E por que isso é tão importante? Porque o combustível movimenta o país. Ele garante a mobilidade urbana, o transporte de cargas, e está por trás da economia de praticamente tudo. Basta olhar ao redor: tudo que você vê foi transportado, direta ou indiretamente.
Mas quando o etanol sobe, o valor agregado aos produtos nem sempre acompanha. E é aí que entra a realidade de trabalhadores como Denilson Gino de Andrade, motorista por aplicativo há 7 anos nas ruas de Cuiabá.
“Hoje a gente ganha 30% a menos”
Segundo Deni, como é conhecido, os preços dos combustíveis sobem, mas as corridas não acompanham esse aumento.
“Os custos só vêm subindo, sabe? E a plataforma não reajusta de jeito nenhum. A gente compara as viagens de antes com as de agora e está recebendo 30% a menos. E os gastos só aumentaram. Falta interesse das plataformas em pensar no motorista. Sem a gente, o transporte não funciona”, desabafa.
“Rodava 5 horas. Hoje preciso rodar 13 pra ganhar o mesmo”
Para manter a renda de anos anteriores, o volume de trabalho aumentou consideravelmente.
“Em 2018 eu rodava quatro, cinco horas por dia. Hoje eu saio às seis da manhã e volto às sete da noite. Tudo pra tentar ganhar o que ganhava antes.”
Mesmo diante do prejuízo, Deni não pensa em entrar na Justiça contra a plataforma.

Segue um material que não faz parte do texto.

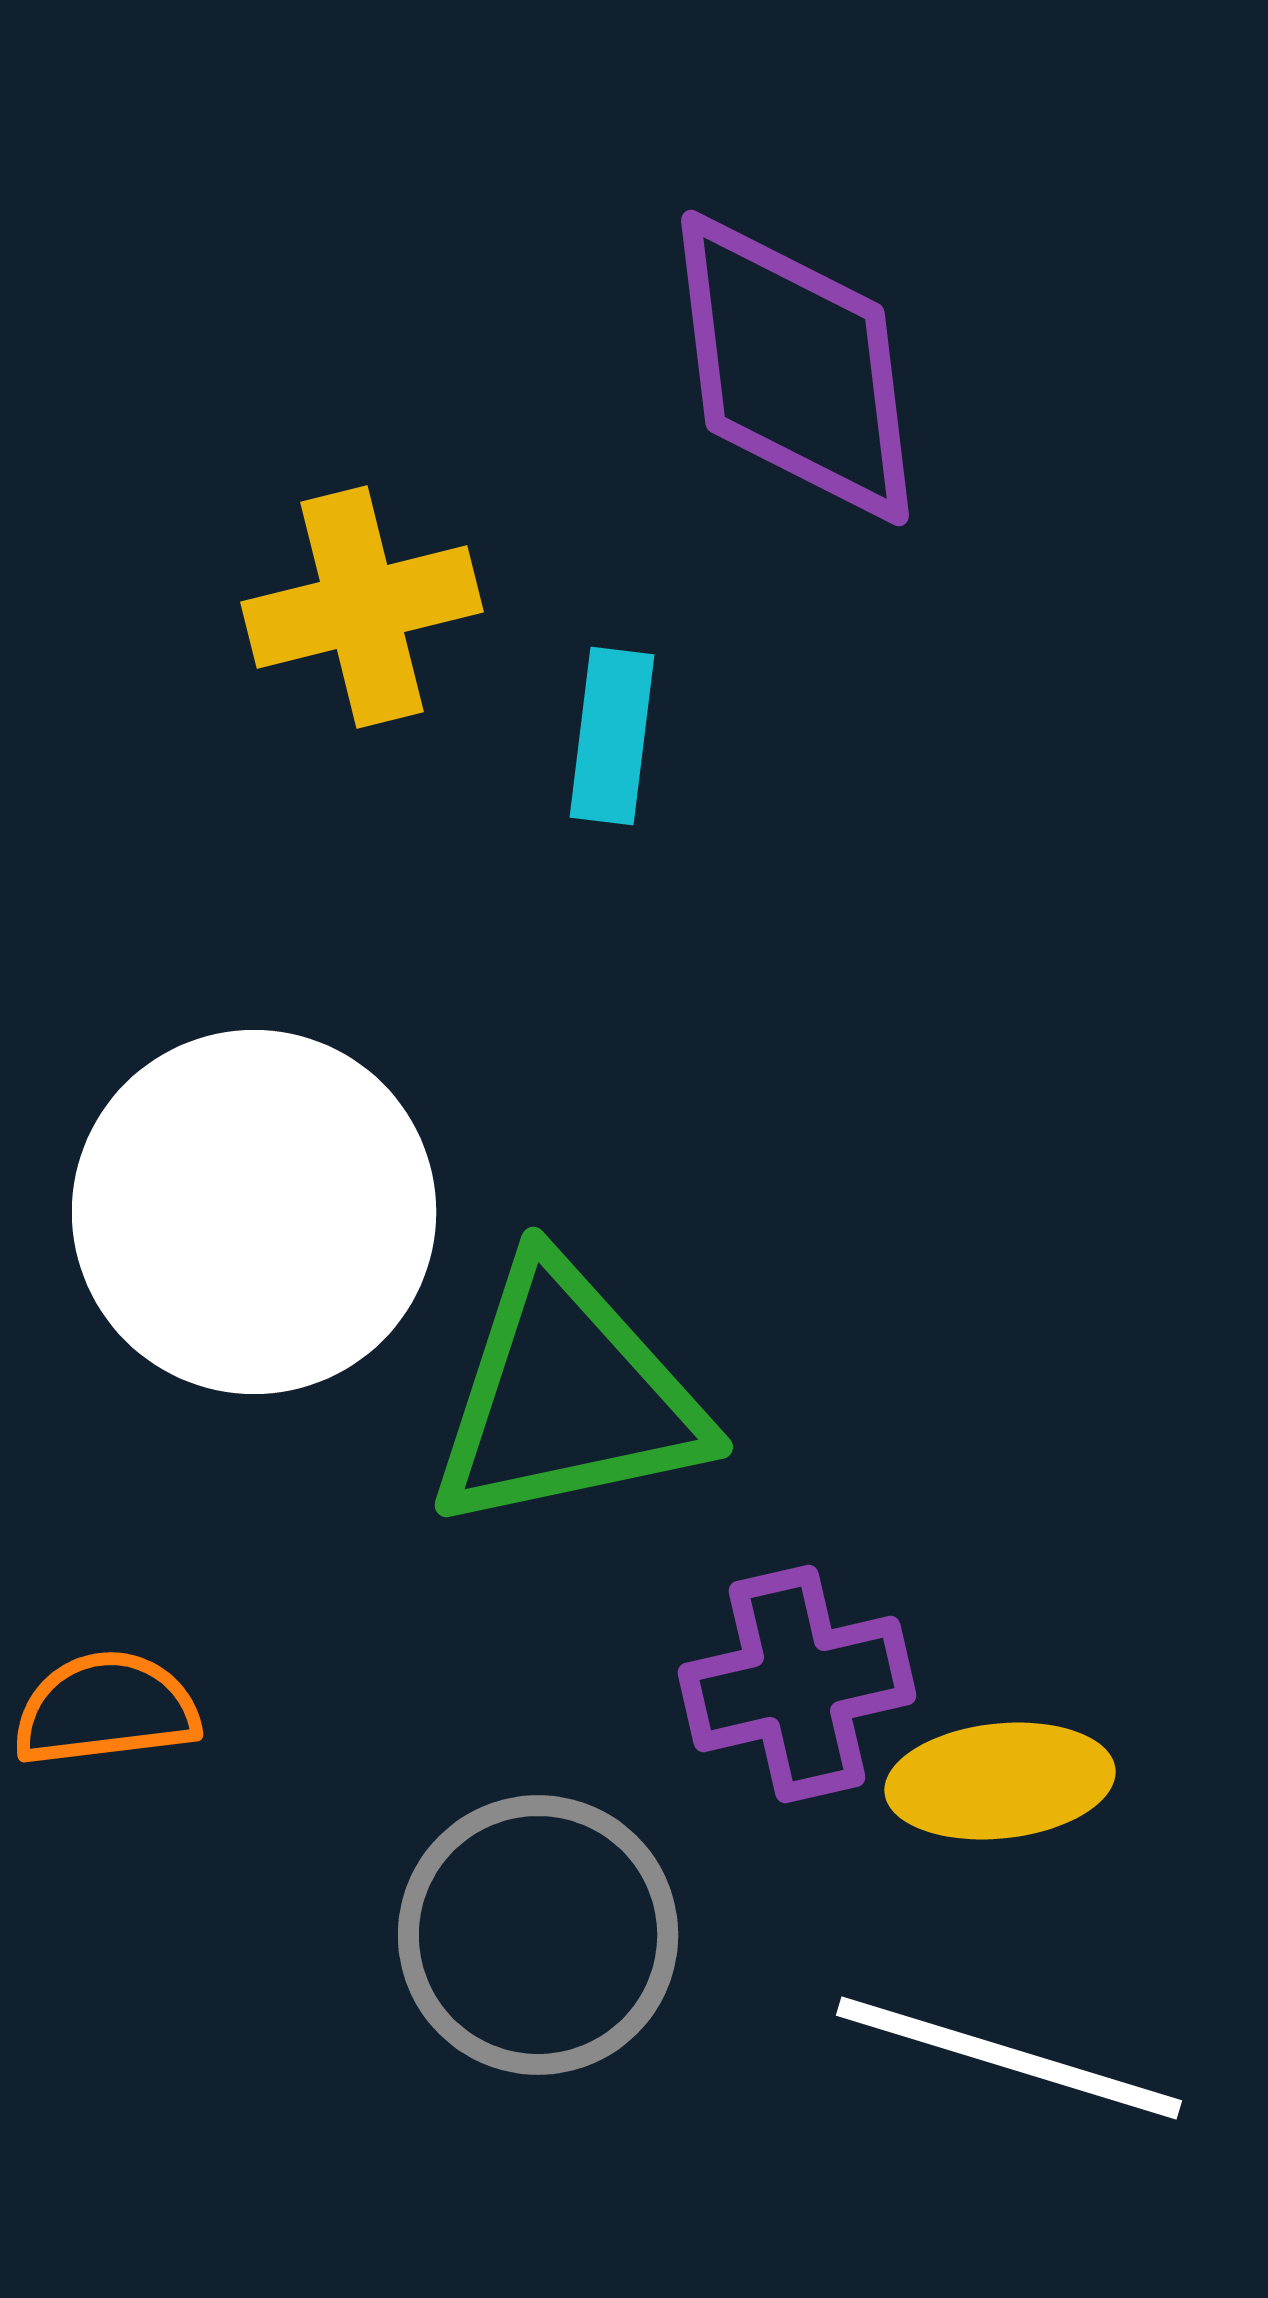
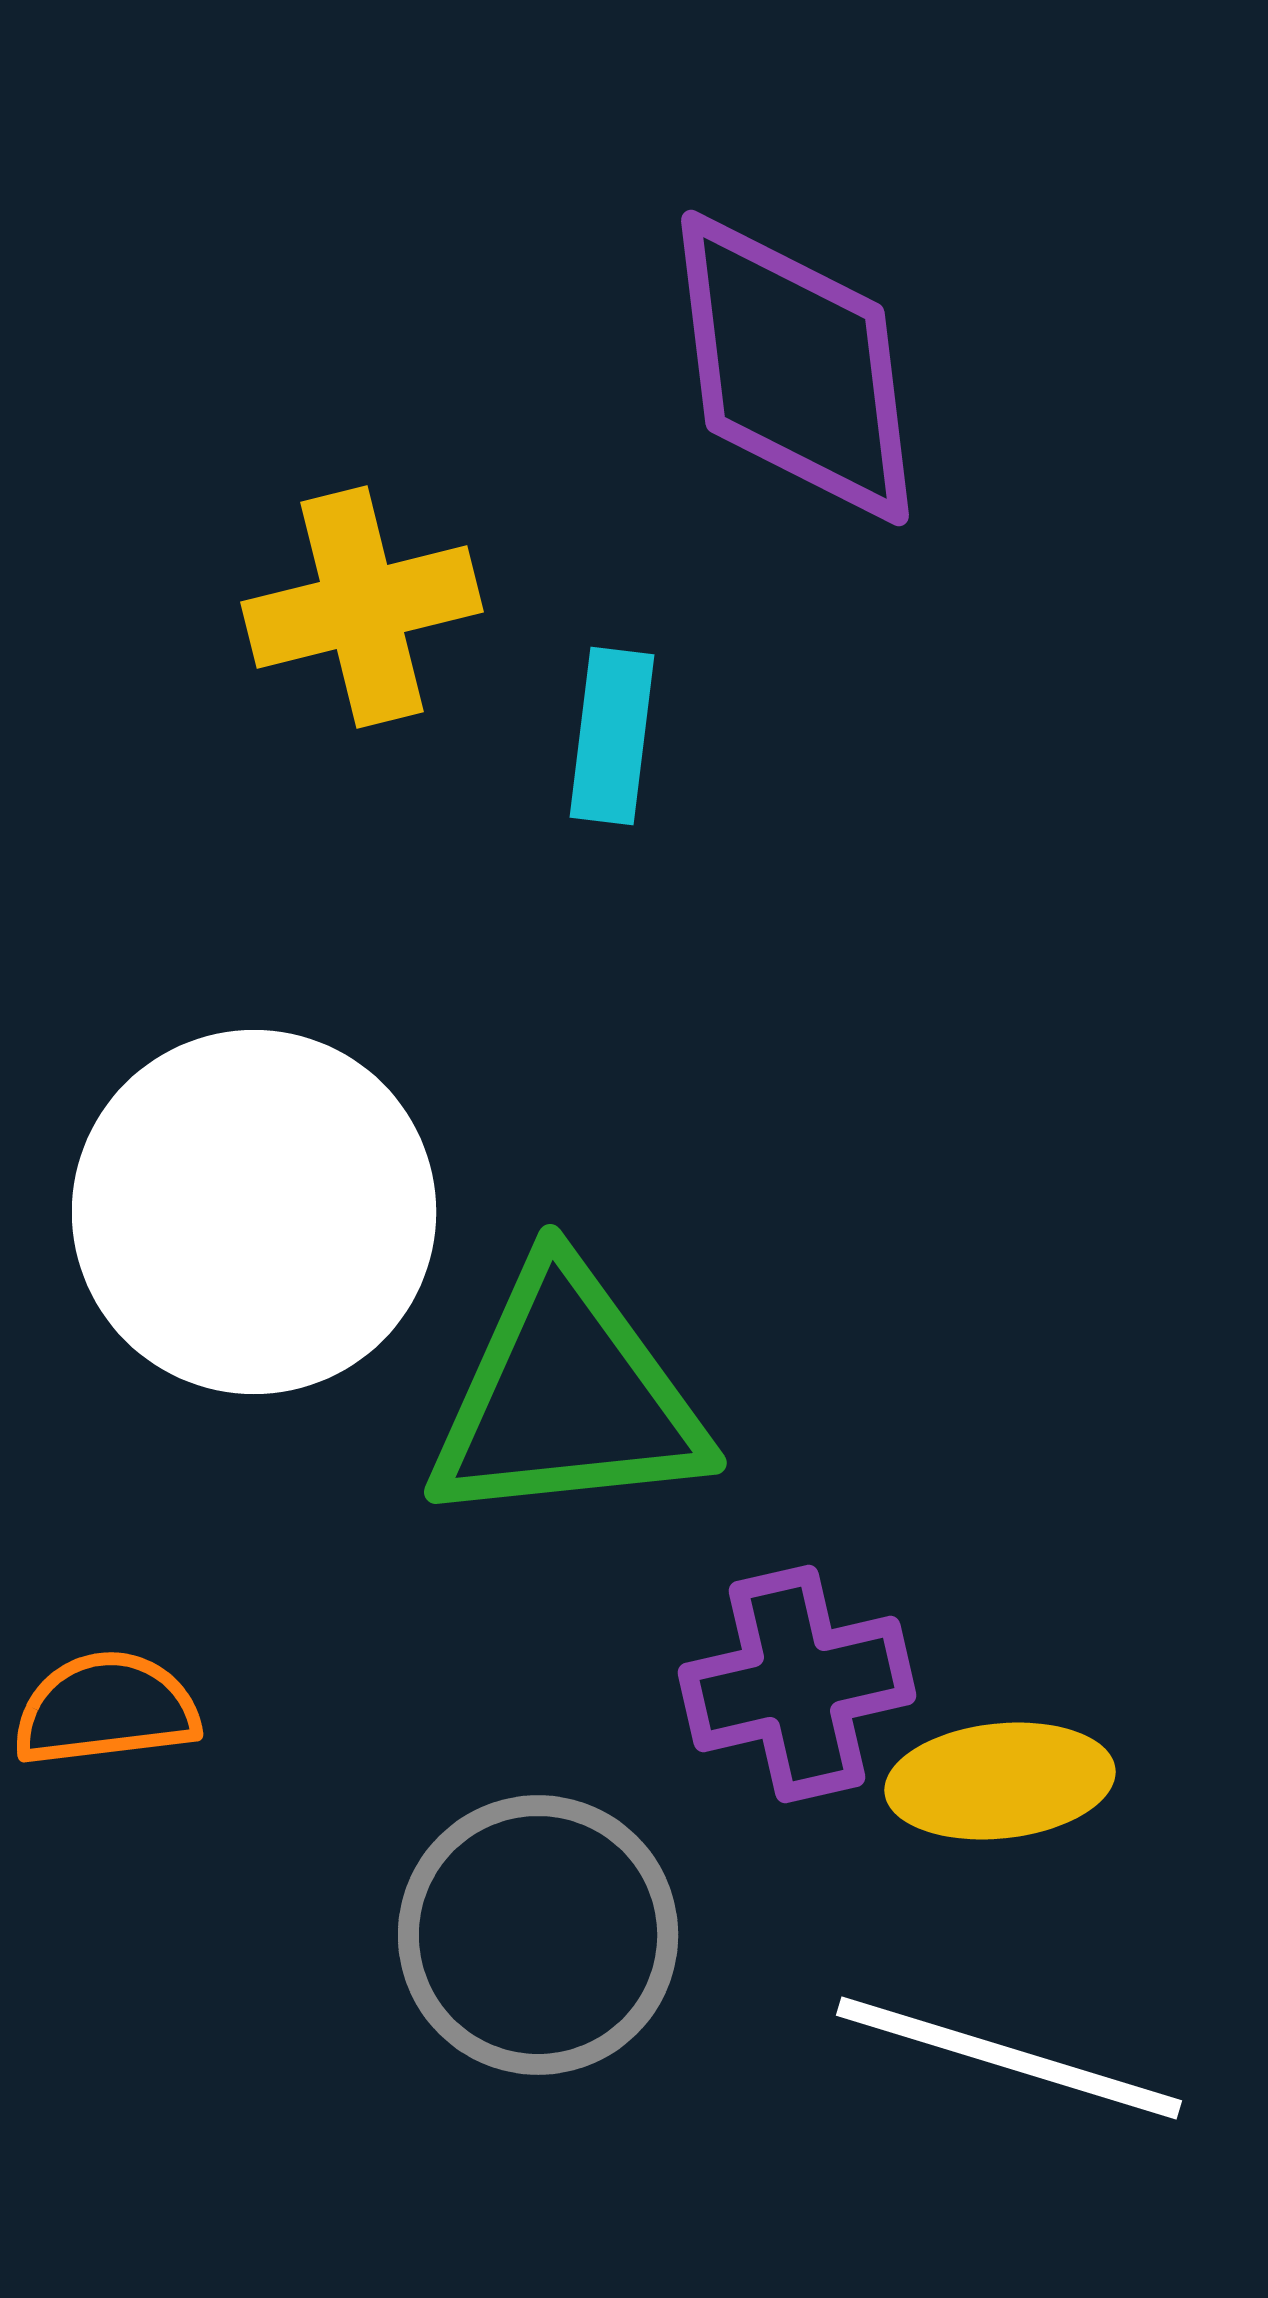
green triangle: rotated 6 degrees clockwise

“A gente vê influenciadores do Brasil todo comentando isso. Tem gente que entra na Justiça e não consegue vitória. As empresas vêm de fora, empreendem aqui e não têm retorno real pra gente.”
Direito ou não?
Segundo o advogado Paulo Matos, as plataformas de transporte não são obrigadas a repassar os reajustes do combustível, mas precisam manter a transparência.

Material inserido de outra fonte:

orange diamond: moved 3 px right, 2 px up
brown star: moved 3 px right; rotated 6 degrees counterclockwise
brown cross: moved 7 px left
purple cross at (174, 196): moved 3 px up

“O motorista pode recorrer à empresa para ver se há algum benefício ou bônus temporário. Mas, na prática, quem arca com o aumento é o trabalhador.”
Por que o etanol sobe?
Em nota, o Sindipetróleo afirmou que não monitora os preços nos postos, apenas o mercado macro. A oscilação nas bombas ocorre por concorrência entre os próprios postos, comparação com o preço da gasolina e também por fatores como exportações, tributos e políticas comerciais.
Segundo o sindicato, o consumidor tende a escolher o etanol quando ele custa até 70% do valor da gasolina. E quando isso muda, o mercado inteiro sente.
Até a publicação dessa reportagem as plataformas Uber e 99 não responderam.